:: What you need to do ::
Search the entries for the word "списъци" and pull out each line that has it.

:: Dataset extract ::
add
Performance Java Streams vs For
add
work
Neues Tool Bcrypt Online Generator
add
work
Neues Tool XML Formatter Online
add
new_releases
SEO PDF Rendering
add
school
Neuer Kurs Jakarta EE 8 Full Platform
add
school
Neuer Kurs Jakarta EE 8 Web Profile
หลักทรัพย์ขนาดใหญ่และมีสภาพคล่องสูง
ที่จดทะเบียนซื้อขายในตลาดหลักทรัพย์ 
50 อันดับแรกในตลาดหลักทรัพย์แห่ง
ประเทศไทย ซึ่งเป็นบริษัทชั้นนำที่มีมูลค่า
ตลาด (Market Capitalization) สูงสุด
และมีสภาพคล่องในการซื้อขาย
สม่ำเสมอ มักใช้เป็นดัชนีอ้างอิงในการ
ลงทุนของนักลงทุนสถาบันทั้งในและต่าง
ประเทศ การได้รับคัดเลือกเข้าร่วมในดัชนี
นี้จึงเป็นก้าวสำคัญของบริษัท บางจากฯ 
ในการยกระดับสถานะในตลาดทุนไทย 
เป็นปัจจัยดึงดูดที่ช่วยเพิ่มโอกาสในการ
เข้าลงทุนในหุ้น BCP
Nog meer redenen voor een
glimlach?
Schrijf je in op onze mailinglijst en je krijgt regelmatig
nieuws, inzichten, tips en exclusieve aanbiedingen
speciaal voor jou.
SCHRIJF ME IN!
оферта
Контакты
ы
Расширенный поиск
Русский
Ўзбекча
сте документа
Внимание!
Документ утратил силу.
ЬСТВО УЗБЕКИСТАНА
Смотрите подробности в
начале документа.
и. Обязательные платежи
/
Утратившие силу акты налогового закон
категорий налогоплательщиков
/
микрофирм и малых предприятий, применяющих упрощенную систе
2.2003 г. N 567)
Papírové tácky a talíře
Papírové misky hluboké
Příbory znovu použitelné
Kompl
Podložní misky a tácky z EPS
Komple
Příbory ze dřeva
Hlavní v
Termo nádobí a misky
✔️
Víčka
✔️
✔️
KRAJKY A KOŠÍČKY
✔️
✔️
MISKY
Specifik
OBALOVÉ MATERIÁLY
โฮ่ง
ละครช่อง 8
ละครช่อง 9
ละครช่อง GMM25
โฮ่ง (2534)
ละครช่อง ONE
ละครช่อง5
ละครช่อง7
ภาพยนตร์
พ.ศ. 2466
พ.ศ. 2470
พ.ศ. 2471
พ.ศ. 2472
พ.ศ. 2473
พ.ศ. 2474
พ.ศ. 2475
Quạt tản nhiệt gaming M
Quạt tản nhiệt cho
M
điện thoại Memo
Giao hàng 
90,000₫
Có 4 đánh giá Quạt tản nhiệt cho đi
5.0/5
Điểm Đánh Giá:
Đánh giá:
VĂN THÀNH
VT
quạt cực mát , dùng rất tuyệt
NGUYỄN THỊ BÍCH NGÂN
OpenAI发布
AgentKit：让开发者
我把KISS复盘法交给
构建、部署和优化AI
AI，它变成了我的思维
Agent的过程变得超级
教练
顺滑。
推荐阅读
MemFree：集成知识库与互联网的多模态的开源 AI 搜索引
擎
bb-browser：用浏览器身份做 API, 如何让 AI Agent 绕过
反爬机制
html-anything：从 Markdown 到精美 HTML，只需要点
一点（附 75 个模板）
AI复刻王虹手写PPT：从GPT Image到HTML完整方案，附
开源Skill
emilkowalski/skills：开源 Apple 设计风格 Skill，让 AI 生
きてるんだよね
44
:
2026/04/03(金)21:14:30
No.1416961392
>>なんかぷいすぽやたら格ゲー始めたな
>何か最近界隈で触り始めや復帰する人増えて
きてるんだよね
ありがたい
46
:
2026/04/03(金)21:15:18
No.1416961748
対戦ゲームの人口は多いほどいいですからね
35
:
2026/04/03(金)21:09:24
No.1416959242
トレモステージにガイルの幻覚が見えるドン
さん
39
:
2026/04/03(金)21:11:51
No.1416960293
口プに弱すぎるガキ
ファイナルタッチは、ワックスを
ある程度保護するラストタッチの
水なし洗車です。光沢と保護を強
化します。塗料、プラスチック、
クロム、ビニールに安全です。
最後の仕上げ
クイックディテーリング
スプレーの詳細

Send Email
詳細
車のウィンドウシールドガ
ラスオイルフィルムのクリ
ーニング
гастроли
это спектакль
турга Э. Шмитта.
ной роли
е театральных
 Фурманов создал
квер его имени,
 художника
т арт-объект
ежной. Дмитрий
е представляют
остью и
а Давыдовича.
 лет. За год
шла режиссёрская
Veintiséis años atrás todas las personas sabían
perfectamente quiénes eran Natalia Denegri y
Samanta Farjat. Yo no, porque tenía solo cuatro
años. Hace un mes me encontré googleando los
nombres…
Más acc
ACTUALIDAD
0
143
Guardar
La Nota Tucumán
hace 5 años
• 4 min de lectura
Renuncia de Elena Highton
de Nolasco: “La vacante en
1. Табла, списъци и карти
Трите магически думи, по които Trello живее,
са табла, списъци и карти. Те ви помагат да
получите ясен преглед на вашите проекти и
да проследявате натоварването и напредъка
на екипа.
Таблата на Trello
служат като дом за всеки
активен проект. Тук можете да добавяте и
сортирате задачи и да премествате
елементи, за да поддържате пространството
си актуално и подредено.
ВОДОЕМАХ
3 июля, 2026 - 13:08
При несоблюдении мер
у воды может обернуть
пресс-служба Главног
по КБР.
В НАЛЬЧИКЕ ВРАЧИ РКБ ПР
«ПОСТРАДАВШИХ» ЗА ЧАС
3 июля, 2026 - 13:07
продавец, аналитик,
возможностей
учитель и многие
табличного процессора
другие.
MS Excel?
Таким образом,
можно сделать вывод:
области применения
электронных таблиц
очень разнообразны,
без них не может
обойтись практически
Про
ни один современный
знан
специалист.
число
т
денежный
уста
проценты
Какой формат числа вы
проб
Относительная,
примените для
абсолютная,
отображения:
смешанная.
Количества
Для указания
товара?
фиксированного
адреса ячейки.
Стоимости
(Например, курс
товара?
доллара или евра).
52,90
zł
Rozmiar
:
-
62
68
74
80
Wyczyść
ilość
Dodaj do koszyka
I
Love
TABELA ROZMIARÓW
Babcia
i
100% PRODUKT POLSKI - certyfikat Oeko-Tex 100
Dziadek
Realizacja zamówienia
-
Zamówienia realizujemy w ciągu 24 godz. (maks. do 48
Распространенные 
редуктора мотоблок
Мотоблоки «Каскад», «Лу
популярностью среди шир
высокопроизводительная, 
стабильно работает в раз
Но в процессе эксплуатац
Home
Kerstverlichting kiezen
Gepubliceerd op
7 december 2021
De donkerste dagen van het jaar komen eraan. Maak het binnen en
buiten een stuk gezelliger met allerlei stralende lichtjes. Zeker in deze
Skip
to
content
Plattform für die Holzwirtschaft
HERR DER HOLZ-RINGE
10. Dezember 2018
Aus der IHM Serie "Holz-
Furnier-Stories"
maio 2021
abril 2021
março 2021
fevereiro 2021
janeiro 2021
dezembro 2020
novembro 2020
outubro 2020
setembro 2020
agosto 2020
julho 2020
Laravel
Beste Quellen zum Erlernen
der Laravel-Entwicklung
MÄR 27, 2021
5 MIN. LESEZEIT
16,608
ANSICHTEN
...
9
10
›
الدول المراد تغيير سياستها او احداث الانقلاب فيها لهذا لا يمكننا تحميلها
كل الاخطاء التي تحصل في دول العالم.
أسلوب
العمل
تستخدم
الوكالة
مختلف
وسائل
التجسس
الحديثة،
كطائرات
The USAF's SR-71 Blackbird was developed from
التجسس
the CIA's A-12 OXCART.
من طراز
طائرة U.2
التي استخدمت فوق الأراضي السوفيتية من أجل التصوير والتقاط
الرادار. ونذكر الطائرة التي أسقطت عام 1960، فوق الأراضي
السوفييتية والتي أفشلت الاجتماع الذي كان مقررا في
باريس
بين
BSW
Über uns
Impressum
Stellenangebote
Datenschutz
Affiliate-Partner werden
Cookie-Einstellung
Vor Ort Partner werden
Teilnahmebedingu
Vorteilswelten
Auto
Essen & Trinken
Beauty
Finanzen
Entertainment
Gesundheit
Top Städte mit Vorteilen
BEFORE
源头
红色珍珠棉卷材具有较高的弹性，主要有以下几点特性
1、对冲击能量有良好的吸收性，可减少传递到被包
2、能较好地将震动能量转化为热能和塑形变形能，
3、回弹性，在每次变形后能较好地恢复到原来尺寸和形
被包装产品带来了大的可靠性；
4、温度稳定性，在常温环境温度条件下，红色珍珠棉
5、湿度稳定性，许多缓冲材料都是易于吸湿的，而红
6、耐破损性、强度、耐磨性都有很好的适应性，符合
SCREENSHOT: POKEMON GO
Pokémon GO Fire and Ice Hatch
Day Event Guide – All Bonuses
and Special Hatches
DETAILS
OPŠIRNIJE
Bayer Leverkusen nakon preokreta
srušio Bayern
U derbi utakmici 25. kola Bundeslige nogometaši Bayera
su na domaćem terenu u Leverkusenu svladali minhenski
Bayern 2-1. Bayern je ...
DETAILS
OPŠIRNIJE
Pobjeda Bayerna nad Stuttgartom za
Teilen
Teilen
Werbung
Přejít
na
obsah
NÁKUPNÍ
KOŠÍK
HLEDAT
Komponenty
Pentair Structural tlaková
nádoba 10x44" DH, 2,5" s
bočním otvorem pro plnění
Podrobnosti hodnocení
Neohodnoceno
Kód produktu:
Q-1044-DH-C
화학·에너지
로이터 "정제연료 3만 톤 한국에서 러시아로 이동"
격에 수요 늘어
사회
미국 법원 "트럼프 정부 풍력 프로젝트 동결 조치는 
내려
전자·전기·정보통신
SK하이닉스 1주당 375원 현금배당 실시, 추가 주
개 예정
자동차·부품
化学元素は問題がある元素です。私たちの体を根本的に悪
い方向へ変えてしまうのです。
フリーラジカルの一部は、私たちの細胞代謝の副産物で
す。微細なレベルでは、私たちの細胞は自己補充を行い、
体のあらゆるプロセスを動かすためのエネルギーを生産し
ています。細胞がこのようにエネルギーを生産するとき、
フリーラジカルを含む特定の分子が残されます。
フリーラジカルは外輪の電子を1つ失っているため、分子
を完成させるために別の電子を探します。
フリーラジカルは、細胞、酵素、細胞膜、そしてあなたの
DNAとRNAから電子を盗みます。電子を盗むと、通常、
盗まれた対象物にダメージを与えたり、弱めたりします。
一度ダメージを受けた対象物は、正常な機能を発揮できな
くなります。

:: Answer for this exercise ::
1. Табла, списъци и карти
са табла, списъци и карти. Те ви помагат да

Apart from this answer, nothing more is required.